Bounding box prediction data
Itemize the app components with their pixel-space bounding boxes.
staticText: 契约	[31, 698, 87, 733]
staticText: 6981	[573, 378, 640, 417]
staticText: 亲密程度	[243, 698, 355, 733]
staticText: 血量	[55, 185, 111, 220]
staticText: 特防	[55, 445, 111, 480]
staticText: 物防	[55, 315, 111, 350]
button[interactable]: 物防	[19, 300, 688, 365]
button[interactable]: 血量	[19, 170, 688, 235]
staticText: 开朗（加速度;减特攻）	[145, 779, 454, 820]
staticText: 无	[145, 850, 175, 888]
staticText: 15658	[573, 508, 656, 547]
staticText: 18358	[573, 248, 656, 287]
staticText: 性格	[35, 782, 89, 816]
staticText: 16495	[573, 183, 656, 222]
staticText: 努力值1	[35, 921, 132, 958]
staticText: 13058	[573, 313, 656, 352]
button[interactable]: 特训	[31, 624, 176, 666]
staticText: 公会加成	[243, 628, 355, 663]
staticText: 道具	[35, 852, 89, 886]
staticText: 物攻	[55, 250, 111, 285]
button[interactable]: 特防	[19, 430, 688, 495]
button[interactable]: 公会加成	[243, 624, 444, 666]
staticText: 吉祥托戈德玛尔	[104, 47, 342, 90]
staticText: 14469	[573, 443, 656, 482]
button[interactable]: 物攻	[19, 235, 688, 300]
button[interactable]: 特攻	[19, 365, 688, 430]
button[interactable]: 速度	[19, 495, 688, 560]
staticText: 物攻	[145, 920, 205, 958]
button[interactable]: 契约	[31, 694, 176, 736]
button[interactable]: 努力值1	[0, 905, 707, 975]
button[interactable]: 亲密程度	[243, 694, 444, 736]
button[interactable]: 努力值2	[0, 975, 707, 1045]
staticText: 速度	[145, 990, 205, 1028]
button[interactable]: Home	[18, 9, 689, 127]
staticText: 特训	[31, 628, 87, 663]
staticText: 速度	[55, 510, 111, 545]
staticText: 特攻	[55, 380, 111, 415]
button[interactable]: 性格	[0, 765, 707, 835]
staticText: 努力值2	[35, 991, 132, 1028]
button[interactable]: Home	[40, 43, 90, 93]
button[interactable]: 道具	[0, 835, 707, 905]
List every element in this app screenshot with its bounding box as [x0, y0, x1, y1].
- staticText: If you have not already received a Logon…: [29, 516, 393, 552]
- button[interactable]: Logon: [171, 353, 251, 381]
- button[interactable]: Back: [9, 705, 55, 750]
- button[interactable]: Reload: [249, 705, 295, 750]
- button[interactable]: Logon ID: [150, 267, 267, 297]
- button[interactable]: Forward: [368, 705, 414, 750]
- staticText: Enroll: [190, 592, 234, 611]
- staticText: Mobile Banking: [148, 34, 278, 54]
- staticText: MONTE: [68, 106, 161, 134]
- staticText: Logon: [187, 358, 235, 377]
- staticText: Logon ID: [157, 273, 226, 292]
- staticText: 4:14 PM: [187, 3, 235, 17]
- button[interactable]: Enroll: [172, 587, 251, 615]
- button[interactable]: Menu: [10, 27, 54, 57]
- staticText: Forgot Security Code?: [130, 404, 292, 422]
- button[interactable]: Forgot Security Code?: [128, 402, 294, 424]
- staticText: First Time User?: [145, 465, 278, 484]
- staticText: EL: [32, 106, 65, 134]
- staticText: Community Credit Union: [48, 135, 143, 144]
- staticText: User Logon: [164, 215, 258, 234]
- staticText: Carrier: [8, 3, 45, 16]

---

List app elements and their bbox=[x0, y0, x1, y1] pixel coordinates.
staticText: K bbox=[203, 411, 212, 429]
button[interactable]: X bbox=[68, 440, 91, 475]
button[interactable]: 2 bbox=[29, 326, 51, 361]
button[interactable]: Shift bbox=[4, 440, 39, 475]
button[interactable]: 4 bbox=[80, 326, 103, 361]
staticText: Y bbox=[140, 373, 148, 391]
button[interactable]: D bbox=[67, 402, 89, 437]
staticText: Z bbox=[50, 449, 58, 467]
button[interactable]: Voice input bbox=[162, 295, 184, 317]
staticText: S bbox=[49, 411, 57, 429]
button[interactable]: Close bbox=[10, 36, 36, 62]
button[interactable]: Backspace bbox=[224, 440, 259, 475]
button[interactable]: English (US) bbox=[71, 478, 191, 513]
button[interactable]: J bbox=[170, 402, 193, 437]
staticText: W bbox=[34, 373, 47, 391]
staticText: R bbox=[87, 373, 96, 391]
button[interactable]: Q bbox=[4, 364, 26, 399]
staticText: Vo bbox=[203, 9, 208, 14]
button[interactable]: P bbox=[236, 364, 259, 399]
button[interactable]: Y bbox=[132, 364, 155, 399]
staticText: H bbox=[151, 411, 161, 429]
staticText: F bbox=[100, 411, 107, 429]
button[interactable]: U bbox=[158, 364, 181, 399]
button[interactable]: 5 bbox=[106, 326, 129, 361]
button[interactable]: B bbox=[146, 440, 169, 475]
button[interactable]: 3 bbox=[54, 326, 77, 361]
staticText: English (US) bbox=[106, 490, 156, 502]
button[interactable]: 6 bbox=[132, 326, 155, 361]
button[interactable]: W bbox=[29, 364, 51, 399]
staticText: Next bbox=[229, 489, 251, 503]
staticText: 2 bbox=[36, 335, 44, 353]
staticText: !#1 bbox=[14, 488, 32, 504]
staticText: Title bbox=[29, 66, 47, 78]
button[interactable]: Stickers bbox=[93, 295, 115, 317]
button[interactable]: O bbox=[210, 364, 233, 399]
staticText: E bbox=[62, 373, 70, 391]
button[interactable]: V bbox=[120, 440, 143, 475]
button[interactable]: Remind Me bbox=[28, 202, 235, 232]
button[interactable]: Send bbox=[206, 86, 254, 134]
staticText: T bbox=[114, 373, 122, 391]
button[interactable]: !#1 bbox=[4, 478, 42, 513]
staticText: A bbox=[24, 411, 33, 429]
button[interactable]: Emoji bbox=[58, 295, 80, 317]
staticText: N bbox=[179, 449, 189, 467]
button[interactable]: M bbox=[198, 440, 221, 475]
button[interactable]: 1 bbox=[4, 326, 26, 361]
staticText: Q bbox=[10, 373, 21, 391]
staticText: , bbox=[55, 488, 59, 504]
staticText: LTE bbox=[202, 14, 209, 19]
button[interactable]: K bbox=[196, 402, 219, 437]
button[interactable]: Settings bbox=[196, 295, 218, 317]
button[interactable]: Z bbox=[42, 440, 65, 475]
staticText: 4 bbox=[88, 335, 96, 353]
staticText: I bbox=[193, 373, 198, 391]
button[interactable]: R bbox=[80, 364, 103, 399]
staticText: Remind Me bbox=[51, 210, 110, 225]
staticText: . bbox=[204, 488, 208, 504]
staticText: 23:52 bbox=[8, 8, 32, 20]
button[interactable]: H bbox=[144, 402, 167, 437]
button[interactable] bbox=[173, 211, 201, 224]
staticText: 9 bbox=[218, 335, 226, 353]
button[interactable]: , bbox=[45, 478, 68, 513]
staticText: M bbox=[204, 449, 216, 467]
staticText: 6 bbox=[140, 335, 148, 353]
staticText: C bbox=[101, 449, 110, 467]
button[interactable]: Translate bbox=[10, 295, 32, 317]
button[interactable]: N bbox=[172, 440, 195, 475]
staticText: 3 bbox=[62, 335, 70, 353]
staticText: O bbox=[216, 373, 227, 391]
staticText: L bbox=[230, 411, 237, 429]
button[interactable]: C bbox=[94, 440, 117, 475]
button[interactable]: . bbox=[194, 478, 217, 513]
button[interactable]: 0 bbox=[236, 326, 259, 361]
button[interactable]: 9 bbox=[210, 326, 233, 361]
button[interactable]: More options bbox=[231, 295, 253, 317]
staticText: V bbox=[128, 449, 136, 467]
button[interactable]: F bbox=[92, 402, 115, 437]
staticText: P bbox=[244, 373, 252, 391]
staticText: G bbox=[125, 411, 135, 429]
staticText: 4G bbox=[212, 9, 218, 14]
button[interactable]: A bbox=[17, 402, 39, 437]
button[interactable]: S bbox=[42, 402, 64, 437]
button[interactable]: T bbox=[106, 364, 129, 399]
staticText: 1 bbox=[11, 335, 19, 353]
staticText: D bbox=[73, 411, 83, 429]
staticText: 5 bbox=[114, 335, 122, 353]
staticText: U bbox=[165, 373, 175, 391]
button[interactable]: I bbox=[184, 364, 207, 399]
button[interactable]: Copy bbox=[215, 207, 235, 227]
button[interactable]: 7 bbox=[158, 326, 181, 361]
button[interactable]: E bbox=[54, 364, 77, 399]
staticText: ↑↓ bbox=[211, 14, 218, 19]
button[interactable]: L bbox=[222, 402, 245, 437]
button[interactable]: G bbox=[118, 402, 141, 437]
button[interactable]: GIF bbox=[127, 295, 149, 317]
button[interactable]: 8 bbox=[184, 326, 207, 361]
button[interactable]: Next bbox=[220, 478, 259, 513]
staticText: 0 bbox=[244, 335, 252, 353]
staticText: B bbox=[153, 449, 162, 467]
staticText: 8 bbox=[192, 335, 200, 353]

...

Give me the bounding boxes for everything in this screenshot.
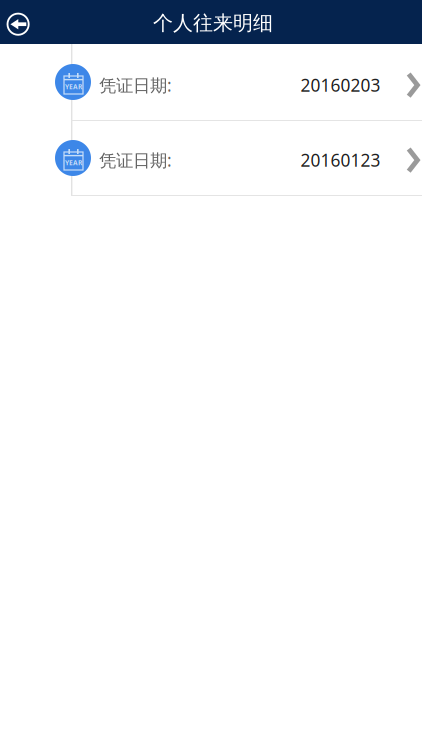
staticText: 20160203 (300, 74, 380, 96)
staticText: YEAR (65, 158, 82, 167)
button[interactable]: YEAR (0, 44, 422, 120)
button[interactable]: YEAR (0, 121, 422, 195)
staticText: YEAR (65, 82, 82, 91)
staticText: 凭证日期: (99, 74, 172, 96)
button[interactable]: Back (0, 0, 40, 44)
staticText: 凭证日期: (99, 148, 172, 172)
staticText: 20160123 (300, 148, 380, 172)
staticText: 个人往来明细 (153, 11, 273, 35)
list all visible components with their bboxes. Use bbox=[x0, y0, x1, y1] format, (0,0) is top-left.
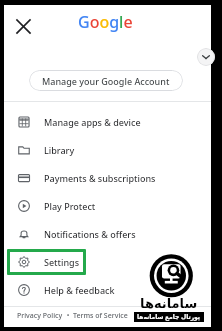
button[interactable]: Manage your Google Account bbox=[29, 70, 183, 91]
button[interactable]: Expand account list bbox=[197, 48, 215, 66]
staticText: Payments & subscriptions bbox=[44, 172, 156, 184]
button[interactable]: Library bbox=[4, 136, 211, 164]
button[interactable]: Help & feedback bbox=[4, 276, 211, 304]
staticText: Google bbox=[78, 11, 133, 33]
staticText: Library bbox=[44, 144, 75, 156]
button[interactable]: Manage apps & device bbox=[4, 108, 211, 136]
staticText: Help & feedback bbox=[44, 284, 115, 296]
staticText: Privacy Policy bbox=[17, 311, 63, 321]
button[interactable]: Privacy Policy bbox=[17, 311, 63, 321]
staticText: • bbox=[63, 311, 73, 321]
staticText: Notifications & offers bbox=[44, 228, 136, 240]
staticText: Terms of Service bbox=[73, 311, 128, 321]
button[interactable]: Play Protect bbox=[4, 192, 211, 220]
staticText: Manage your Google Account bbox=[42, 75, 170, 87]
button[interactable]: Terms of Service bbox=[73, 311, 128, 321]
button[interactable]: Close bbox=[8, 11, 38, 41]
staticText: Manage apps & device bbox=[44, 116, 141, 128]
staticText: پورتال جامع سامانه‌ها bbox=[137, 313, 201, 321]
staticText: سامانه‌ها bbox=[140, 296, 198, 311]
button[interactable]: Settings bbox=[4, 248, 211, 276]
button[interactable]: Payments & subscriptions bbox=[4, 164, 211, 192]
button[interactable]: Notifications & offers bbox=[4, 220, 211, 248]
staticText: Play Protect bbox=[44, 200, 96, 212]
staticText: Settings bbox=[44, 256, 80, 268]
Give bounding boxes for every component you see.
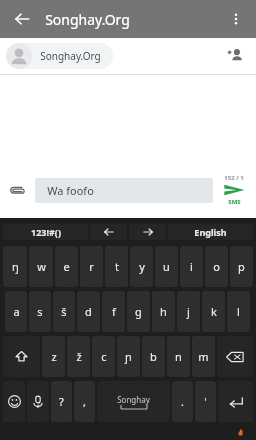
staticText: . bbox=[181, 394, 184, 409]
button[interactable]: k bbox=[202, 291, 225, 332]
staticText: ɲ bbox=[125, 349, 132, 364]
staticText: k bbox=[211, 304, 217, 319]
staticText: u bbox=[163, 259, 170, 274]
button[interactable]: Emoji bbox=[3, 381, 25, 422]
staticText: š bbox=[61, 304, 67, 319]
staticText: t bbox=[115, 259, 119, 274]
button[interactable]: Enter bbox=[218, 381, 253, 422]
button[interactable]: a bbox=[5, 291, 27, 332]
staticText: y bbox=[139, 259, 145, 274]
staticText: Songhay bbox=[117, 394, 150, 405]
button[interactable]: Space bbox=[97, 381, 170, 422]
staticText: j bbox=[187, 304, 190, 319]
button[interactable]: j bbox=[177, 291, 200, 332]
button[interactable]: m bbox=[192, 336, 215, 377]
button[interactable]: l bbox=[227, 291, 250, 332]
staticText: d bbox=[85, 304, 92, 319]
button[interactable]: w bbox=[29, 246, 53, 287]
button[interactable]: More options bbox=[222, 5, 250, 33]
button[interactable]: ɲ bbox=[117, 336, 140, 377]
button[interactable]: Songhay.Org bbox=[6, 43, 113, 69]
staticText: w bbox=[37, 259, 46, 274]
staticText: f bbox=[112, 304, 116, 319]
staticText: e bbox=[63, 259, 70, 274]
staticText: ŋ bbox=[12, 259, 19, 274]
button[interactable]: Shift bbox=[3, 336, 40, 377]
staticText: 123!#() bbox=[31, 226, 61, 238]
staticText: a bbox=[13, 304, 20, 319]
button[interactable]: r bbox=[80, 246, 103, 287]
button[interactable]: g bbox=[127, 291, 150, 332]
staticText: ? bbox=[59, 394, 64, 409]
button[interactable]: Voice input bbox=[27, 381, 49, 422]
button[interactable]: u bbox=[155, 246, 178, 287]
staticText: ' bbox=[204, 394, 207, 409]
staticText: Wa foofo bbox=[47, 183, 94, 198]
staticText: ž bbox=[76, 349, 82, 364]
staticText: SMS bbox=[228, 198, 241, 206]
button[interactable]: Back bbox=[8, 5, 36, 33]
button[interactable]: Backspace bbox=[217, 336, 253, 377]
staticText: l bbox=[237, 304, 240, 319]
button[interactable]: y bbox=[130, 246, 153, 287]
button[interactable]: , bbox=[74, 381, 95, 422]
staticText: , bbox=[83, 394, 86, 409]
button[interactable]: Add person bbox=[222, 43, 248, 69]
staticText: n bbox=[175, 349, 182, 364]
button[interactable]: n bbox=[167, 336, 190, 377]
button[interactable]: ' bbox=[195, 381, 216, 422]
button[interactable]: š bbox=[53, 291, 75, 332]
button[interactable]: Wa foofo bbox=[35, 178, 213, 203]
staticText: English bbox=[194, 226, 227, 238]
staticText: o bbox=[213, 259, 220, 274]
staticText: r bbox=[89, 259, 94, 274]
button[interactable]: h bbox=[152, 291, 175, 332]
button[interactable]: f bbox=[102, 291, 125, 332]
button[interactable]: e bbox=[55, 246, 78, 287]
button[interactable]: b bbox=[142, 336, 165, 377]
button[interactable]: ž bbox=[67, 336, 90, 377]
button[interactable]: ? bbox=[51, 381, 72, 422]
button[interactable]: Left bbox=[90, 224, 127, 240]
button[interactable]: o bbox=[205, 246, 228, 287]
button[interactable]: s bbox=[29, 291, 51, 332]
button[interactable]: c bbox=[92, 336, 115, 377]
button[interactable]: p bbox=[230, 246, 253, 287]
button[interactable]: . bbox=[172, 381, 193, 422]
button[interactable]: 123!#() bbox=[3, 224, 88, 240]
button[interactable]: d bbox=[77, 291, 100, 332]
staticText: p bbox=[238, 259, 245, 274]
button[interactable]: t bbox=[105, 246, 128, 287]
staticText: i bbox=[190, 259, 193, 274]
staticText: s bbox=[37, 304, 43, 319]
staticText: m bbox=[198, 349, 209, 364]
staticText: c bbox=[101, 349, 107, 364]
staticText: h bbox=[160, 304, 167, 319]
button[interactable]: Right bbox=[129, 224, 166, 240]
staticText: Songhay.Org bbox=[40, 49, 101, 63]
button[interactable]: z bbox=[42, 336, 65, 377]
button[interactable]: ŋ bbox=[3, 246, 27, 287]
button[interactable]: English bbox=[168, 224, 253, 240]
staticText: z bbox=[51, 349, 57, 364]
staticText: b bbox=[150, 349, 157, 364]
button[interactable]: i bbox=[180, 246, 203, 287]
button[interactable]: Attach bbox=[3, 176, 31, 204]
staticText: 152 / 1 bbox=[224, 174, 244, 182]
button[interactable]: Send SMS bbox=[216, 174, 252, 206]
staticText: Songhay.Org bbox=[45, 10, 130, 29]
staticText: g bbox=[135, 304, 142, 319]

■ PROBLEM REQUIREMENTS: If a line of the entries holds the word "Emoji", copy it out.

■ FINAL ANSWER:
button[interactable]: Emoji bbox=[58, 295, 80, 317]
button[interactable]: Emoji bbox=[3, 381, 25, 422]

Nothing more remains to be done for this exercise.